Michael Novak writes in The National Review, Democratic Capitalism The prospering of free societies depends on certain moral and cultural practices. Sept 24, 2013
For instance, more than a hundred nations of the world have discovered by experience during the past 60 years that a dynamic economy is better for the poor — for hundreds of millions of the poor, as in China and India — than either of the alternatives. Those alternatives are traditional agrarian economies and socialist economies. And at the dynamic center of the best economy for the poor are habits of the heart and mind and, to give them steady support, new institutions.
The particular habits of the dynamic economy are enterprise, invention, discovery, intelligent organization, and hard intellectual (and physical) work. The institutionsthat nourish such virtues include: the rule of law, private corporations (especially small ones, which create most of the jobs in the economy), open and competitive markets, rights of association, rights to an inexpensive and easy incorporation in law of new businesses, respect for private property, including patent and copyright laws to protect original ideas and compositions, and tax codes favorable to good habits that bear practical fruits.

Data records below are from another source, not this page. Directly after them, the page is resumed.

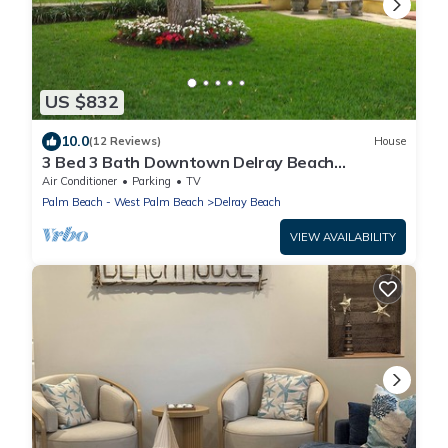
US $832
10.0
(12 Reviews)
House
3 Bed 3 Bath Downtown Delray Beach
Vacation Home
Air Conditioner
Parking
TV
Palm Beach - West Palm Beach
Delray Beach
VIEW AVAILABILITY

These crucial points explain the reason why the dynamic economy that raises up the poor is called capitalism. Why? Because that word derives from the Latincaput (head), the seat of ideas and invention and discovery. Capitalism is the mind-centered system. It assists economic creativity at every turn. Under agrarian systems, wealth is counted by capita – heads of cattle, horses, sheep, goats. Under capitalist systems, it is counted by the royalties accruing from ownership in ideas, discoveries, inventions.
Notably, for example, capitalism depends on laws recognizing patents and copyrights for new inventions and works of the mind. These laws make works of the creative mind more valuable than land. Thus does the agrarian society pass into the capitalist society.
In sum, markets do not make capitalism. Private property does not make capitalism. Both of these features are as old as biblical times. They mark the traditional economy, the economy of stasis, in which the vast majority of the people are poor and have little or no way to better their condition. These are societies in which the poor have for centuries had little upward mobility.